Zontibur war nach dem Zweiten Weltkrieg einer der bekanntesten Nazi-Jäger in Deutschland, der nicht einen Nazi aufgespürt hat. Doch es zählt ja der Gedanke. Ob der Nazi-Vergangenheit seines eigenen Nachbarn jedoch bleiben Zweifel an seiner Fähigkeit, Nazis aufspüren zu können.

Doch angesichts seiner Entdeckung, die hier erstmals an die Öffentlichkeit kommt, verblassen Zontiburs bisherige Leistungen. Bereits in den 1970er-Jahren gab es innerhalb der RAF-Szene erste Gerüchte darüber, dass Zontibur, der sich nicht immer eindeutig von der RAF distanziert hatte, über Wissen darüber verfüge, woher die Nazis stammten. Dieses habe er bereits 1951 niedergeschrieben, jedoch nie veröffentlicht. Nach seinem Tode 1993 wurde es zunächst laut, dann still um die Zontibur-Protokolle, die mir von den Zontibur-Erben zugespielt wurden und die ich im Folgenden häppchenweise veröffentliche, allerdings lediglich in kommentierter Form, weil das bei „Mein Kampf“ zuletzt schon so gut ankam.

 

Es ist der 12. März 1949, als Zontibur mit einem Universitätskollegen in einer Notunterkunft sein letztes Hemd verpokert. Zontibur ist jüdischer Abstammung und hat somit nicht das beste Verhältnis zu den Nazis, die wenige Jahre zuvor aufgrund einer unerträglichen Ideologie große Teile der Welt in Schutt und Asche gelegt hatten. Es scheint ein ganz normaler Nachkriegsabend für Zontibur zu sein, als sein Kollege Algon Albersloh, ebenfalls Professor an Zontiburs Institut, sich für einen Moment entschuldigt.
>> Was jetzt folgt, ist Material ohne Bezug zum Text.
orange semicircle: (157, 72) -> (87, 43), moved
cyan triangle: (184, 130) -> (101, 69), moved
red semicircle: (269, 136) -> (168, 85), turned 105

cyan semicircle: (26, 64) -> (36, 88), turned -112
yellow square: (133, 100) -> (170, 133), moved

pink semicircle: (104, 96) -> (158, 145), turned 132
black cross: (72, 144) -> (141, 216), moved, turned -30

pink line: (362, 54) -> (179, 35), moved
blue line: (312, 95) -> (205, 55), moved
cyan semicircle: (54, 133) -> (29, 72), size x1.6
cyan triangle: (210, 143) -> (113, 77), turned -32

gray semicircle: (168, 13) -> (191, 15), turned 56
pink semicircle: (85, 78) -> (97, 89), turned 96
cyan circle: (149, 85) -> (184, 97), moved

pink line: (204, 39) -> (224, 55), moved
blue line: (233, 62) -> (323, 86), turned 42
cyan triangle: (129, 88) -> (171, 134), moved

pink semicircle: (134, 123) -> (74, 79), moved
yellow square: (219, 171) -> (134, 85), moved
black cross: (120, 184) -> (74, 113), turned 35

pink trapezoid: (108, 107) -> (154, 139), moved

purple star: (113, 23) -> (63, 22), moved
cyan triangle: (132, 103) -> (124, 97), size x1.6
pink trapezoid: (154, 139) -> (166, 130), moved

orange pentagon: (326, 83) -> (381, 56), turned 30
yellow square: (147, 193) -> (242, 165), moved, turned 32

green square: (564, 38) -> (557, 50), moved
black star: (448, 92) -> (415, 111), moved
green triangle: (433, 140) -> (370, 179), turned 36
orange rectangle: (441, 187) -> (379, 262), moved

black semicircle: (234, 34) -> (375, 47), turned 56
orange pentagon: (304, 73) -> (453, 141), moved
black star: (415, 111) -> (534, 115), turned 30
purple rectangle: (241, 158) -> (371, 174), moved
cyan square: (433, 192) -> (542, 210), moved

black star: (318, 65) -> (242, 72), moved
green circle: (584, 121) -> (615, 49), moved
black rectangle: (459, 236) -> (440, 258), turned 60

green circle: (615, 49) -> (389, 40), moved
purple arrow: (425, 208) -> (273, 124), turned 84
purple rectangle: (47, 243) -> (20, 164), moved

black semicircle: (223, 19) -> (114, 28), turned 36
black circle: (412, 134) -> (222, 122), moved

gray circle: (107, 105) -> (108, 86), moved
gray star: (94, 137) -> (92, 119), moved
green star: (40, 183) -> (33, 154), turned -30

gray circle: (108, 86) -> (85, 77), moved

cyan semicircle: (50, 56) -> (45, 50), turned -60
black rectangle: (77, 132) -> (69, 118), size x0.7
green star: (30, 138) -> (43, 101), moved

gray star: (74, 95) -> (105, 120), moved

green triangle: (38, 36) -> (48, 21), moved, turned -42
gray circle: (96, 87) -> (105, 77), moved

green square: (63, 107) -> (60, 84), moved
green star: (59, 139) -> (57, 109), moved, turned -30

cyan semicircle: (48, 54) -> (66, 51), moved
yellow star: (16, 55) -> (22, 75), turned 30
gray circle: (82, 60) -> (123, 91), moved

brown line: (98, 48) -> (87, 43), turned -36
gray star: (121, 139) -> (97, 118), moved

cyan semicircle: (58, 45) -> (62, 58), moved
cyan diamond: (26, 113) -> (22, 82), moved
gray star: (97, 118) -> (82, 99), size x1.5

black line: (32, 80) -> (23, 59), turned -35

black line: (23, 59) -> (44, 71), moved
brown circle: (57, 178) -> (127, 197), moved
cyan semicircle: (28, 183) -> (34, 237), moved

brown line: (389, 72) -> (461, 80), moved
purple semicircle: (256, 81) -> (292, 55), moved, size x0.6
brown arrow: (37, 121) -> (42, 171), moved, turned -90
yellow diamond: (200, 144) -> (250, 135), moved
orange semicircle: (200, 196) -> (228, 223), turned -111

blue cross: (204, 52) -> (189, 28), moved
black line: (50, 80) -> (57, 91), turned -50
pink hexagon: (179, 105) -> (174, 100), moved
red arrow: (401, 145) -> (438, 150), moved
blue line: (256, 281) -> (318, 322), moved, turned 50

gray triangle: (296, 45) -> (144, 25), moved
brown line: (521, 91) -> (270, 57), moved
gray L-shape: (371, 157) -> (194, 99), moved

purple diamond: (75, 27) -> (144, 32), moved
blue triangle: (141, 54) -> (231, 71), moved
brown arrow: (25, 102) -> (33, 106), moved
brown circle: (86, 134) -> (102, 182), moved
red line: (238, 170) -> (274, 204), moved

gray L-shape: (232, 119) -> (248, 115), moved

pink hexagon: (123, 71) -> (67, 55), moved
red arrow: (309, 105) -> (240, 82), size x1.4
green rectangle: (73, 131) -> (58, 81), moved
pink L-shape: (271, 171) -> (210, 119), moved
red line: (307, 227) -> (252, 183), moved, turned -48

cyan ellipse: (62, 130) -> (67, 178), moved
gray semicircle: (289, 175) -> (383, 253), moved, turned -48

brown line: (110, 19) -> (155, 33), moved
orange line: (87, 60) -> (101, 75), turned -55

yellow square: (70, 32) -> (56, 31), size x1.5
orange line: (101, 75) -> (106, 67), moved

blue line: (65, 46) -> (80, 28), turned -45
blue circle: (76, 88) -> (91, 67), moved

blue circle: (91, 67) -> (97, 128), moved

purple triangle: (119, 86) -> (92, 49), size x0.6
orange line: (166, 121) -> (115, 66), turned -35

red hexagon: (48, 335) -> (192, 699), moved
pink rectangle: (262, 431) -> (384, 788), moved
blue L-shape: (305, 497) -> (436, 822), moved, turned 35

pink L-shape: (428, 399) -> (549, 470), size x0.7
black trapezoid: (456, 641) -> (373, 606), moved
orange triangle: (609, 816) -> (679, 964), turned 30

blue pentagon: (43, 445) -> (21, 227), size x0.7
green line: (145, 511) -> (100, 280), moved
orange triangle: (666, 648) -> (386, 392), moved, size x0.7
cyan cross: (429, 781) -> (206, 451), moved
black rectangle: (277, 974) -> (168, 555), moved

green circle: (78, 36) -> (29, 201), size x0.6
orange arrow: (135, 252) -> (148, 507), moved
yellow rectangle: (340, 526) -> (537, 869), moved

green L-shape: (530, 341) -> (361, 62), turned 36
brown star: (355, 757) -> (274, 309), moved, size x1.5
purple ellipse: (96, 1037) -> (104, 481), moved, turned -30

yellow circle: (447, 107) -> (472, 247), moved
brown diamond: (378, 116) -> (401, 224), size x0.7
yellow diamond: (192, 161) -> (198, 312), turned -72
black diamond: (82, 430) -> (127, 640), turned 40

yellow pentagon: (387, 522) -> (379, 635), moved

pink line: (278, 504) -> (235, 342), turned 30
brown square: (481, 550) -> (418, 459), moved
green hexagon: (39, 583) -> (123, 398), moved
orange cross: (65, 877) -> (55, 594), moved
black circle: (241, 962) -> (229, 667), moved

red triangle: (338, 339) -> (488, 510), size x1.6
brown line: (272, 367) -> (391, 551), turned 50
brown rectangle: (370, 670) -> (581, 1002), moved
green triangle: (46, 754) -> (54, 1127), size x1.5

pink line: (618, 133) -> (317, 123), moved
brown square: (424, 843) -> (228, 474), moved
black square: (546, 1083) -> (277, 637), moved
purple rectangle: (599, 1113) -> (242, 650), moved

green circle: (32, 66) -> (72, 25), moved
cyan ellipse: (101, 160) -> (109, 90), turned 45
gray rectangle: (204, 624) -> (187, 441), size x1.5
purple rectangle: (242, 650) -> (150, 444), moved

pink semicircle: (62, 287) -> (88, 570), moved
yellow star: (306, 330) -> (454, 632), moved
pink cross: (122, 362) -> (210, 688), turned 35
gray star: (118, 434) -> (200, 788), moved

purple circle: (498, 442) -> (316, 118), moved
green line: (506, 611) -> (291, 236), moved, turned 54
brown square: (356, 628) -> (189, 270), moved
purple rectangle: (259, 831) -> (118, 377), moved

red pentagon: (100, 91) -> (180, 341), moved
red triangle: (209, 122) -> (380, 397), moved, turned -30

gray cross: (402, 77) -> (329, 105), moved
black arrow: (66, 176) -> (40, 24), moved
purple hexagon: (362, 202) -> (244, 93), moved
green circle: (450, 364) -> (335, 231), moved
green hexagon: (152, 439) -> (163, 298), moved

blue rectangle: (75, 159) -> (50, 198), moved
Albersloh tritt also kurz aus, denkt Zontibur, doch als dieser nach wenigen Minuten markerschütternde Schreie aus dem Waschraum vernimmt, wird er skeptisch:

Algon schreit in der Nasszelle. Großer Gott, denke ich, was ist da los?! Ich stürze ihn rufend in das Treppenhaus, hämmere an die Tür der Nasszelle und frage, was Anstoß der Schreie sei. Zu meiner Erleichterung antwortet Albersloh mir:

„Zontibur! Das musst du sehen! Ich dachte erst, ich hätte einen Darmverschluss! Aber es ist, ich weiß nicht … viel schlimmer!“

„Algon! Was zur Hölle …“

Algon gewährt mir Zutritt, steht da in heruntergelassener Hose und stiert in die Porzellanschüssel. Ungläubig. Gebannt.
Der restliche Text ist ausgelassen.